鳥影(とりかげ)‐泉鏡花 現代語訳集別冊25

販売価格:44円 (税込)
状態 完成
最終更新日 2016年04月09日
ページ数 PDF:5ページ
内容紹介

【あらすじ】

修善寺の温泉宿に滞在中の、ある雨のあがった朝のこと、家内が宿の婦人と一緒に、桂川の向こうの花畑へ行って、ついでにその家の控えの別荘を見せてもらった際、そこに美しい二羽の鳥を見たと言う。

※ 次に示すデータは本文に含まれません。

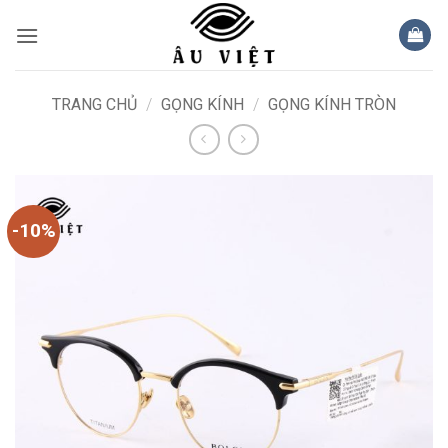
Bỏ
qua
nội
dung
TRANG CHỦ
/
GỌNG KÍNH
/
GỌNG KÍNH TRÒN
-10%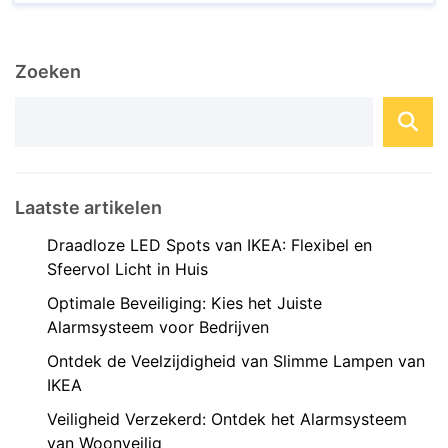
wereld. Deze slimme
huisautomatiseringssystemen bieden een scala
aan voordelen, waaronder gemak,
Zoeken
energiebesparing en beveiliging. Maar wat zijn de
prijzen van domotica systemen en waar moet u
op ...
Laatste artikelen
Draadloze LED Spots van IKEA: Flexibel en
Sfeervol Licht in Huis
Optimale Beveiliging: Kies het Juiste
Alarmsysteem voor Bedrijven
Ontdek de Veelzijdigheid van Slimme Lampen van
IKEA
Veiligheid Verzekerd: Ontdek het Alarmsysteem
van Woonveilig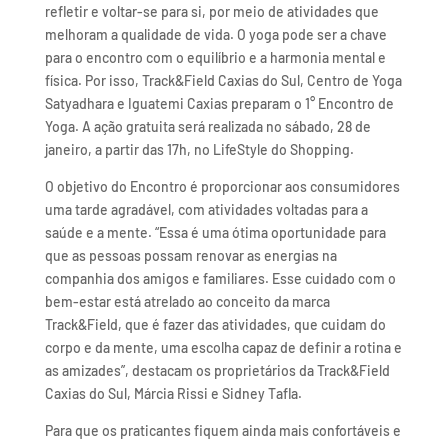
refletir e voltar-se para si, por meio de atividades que
melhoram a qualidade de vida. O yoga pode ser a chave
para o encontro com o equilíbrio e a harmonia mental e
física. Por isso, Track&Field Caxias do Sul, Centro de Yoga
Satyadhara e Iguatemi Caxias preparam o 1° Encontro de
Yoga. A ação gratuita será realizada no sábado, 28 de
janeiro, a partir das 17h, no LifeStyle do Shopping.
O objetivo do Encontro é proporcionar aos consumidores
uma tarde agradável, com atividades voltadas para a
saúde e a mente. “Essa é uma ótima oportunidade para
que as pessoas possam renovar as energias na
companhia dos amigos e familiares. Esse cuidado com o
bem-estar está atrelado ao conceito da marca
Track&Field, que é fazer das atividades, que cuidam do
corpo e da mente, uma escolha capaz de definir a rotina e
as amizades”, destacam os proprietários da Track&Field
Caxias do Sul, Márcia Rissi e Sidney Tafla.
Para que os praticantes fiquem ainda mais confortáveis e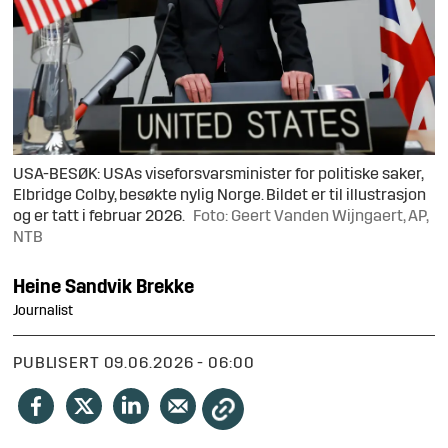
USA-BESØK: USAs viseforsvarsminister for politiske saker,
Elbridge Colby, besøkte nylig Norge. Bildet er til illustrasjon
og er tatt i februar 2026.
Foto: Geert Vanden Wijngaert, AP,
NTB
Heine Sandvik
Brekke
Journalist
PUBLISERT
09.06.2026 - 06:00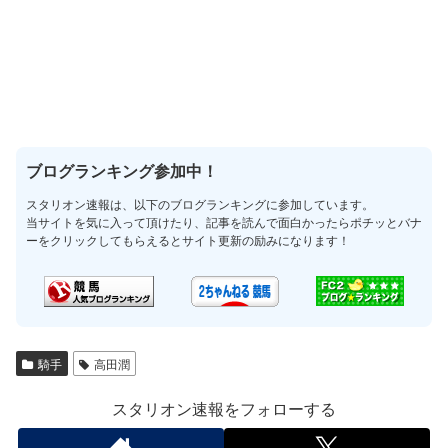
ブログランキング参加中！
スタリオン速報は、以下のブログランキングに参加しています。
当サイトを気に入って頂けたり、記事を読んで面白かったらポチッとバナ
ーをクリックしてもらえるとサイト更新の励みになります！
騎手
高田潤
スタリオン速報をフォローする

その話をする家内の奴は、よせばいいのに、借りものの籠に、折り取って来た山茶花と白の小菊を突っ込んで、まるで飴細工のように葉をつまんだり、枝に息を吹きかけたりする。

とは言うものの、そこにいるもう一人、すなわち私自身の品格も、出来上がった奇妙な作品と対をなすのにちょうどよい。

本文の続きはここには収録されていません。